Né i pontifices né la prima giurisprudenza repubblicana hanno elaborato una classificazione delle fonti del diritto. A partire dalla codificazione decemvirale, la lex rogata rappresentava l’unico mezzo possibile di porre in essere espressamente norme giuridiche:successivamente, la legge rimase l’unico mezzo di produrre norme sul piano dello ius civile, sino a quando una tale efficacia non venne riconosciuta ai senatoconsulta o alle costituzioni imperiali.

Dal punto di vista delle fonti, il problema è rappresentato in primo luogo dal rapporto fra la lex e i mores; mores che si contrappongono alla lex in quanto non hanno meramente un carattere vincolante.

Il problema del rapporto fra ius e mores si pone essenzialmente in ambito privatistico.
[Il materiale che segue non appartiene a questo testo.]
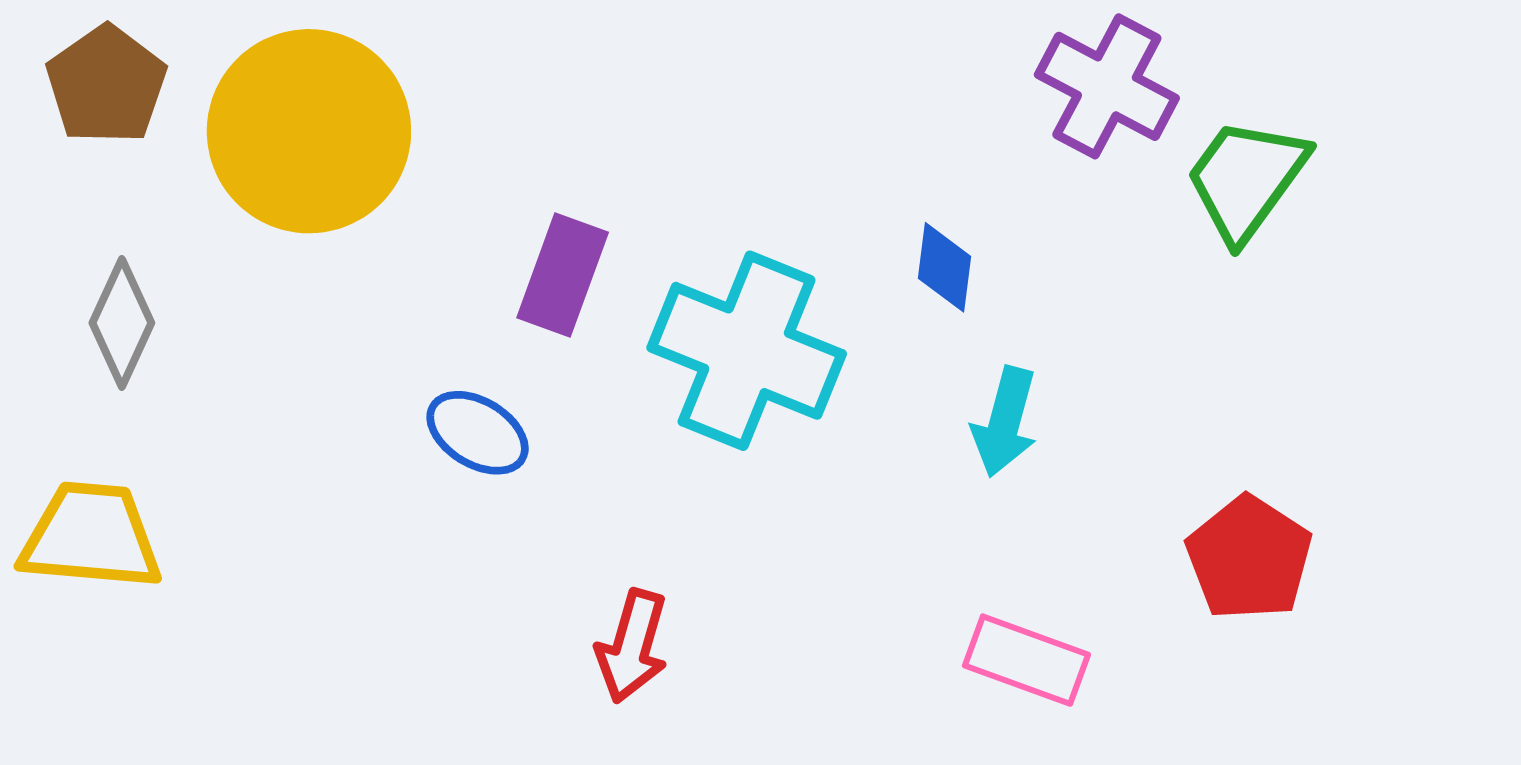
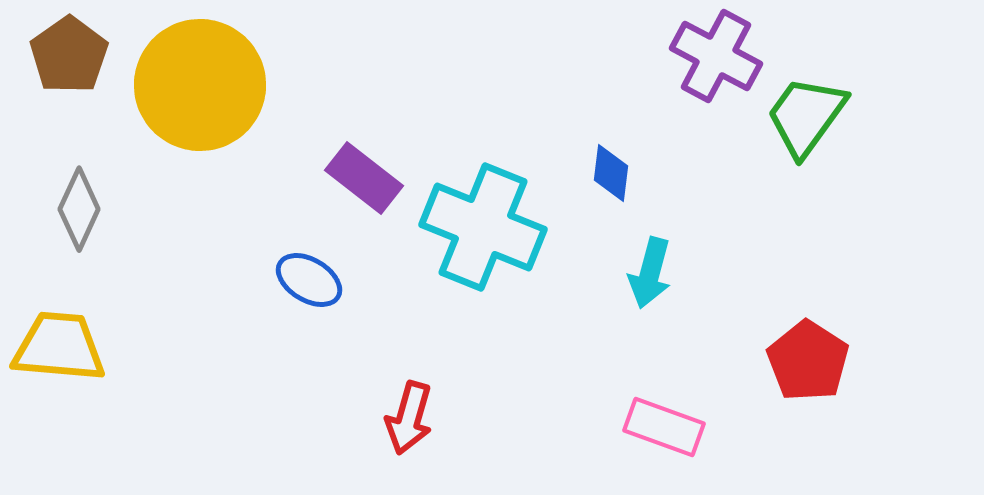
purple rectangle: (563, 275) -> (364, 178), turned -72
Secondo un’opinione particolarmente diffusa, il ius civile assumerebbe un significato particolare in quanto contrapposto alla lex: esso indicherebbe il ius fondato su quei mores che non erano sttai codificati nelle XII tavole. Tale ius non si fondava su di una statuizione normativa espressa e così inteso, lo ius civile risultava essere intangibile, non modificabile con una lex.
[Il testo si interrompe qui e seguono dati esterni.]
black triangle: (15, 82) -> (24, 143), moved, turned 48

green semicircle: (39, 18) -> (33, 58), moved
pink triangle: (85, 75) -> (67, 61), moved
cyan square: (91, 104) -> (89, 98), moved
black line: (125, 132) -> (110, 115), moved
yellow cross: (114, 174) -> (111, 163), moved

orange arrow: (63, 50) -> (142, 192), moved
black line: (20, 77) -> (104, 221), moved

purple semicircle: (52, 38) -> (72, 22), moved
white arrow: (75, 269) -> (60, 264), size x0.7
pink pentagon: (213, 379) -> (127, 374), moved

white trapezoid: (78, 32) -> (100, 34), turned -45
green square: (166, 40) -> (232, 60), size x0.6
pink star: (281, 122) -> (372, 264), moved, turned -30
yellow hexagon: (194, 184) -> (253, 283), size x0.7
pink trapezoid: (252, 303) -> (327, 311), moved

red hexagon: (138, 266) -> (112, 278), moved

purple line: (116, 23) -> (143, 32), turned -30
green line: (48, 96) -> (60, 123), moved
Quest’ultima ipotesi, tuttavia, sembrerebbe non reggere sino in fondo: esistono, infatti, forme di abrogazione legislativa di norme e d’istituti che trovano la loro origine nei mores. L’intervento legislativo si manifesta, solitamente, in punti particolari, a correzione di disfunzioni marginali del sistema civilistico o sotto la spinta di particolari esigenze di carattere politico.
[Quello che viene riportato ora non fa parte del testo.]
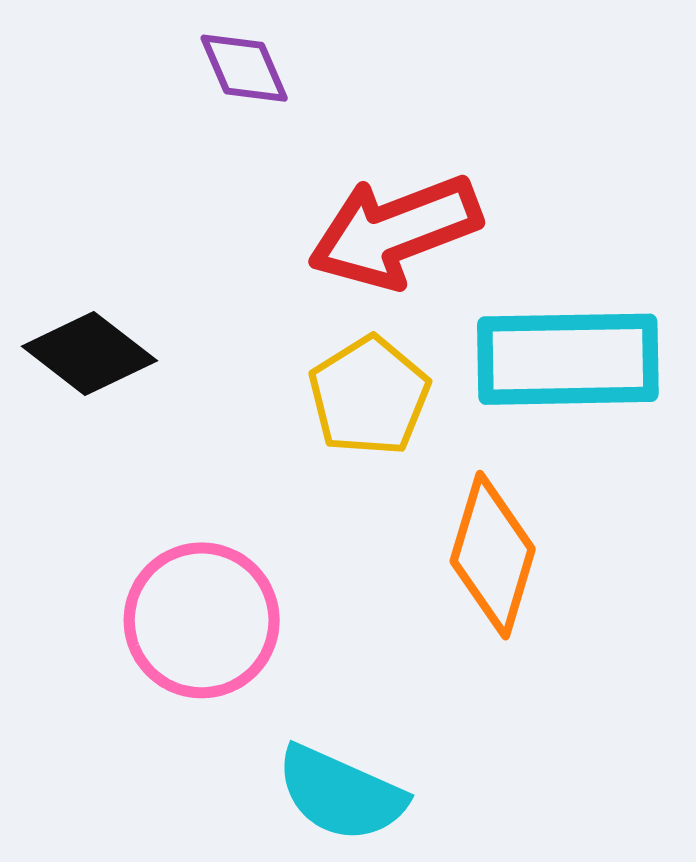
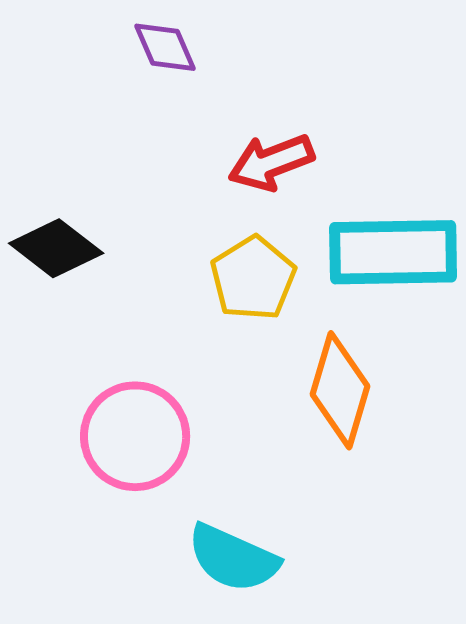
red arrow: (395, 231) -> (271, 162), size x0.7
A questo proposito, risulta essere interessante proporre la tripartizione delle leges rogatae in:

– Leges perfectae, le quali vietano un atto , ne dispongono la nullità e ne eliminano gli effetti.

– Leges minus quam perfectae, che vietano un atto ma non ne dispongono la nullità: tuttavia, a colui che ha violato il divieto legislativo viene impartita una pena pecuniaria.

– Leges imperfectae che vietano l’atto, non ne dispongono la nullità e non impartiscono alcun tipo di sanzione a chi viola la legge.

La prova della tendenza a non incidere sul ius civile, mediante interventi di tipo legislativo, si ha sicuramente nella maggior frequenza , nel periodo medio – repubblicano, delle leggi minus quam imperfectae e di quelle imperfectae.

Inoltre, va sottolineato come i principi manifestati attraverso i mores trovavano una rispondenza nella loro natura. Ciò significa che essi mutavano in base alle situazioni socio-economiche e che un intervento del legislatore sarebbe stato inopportuno, per il semplice fatto che le regole di condotta si desumevano dalla natura dei rapporti umani. Tutto questo sembra giustificare l’estrema libertà che i pontifices e i giuristi laici possedevano nell’interpretatio iuris, che rappresenta la visione complessiva dell’ordinamento e dei suoi presupposti economici-sociali.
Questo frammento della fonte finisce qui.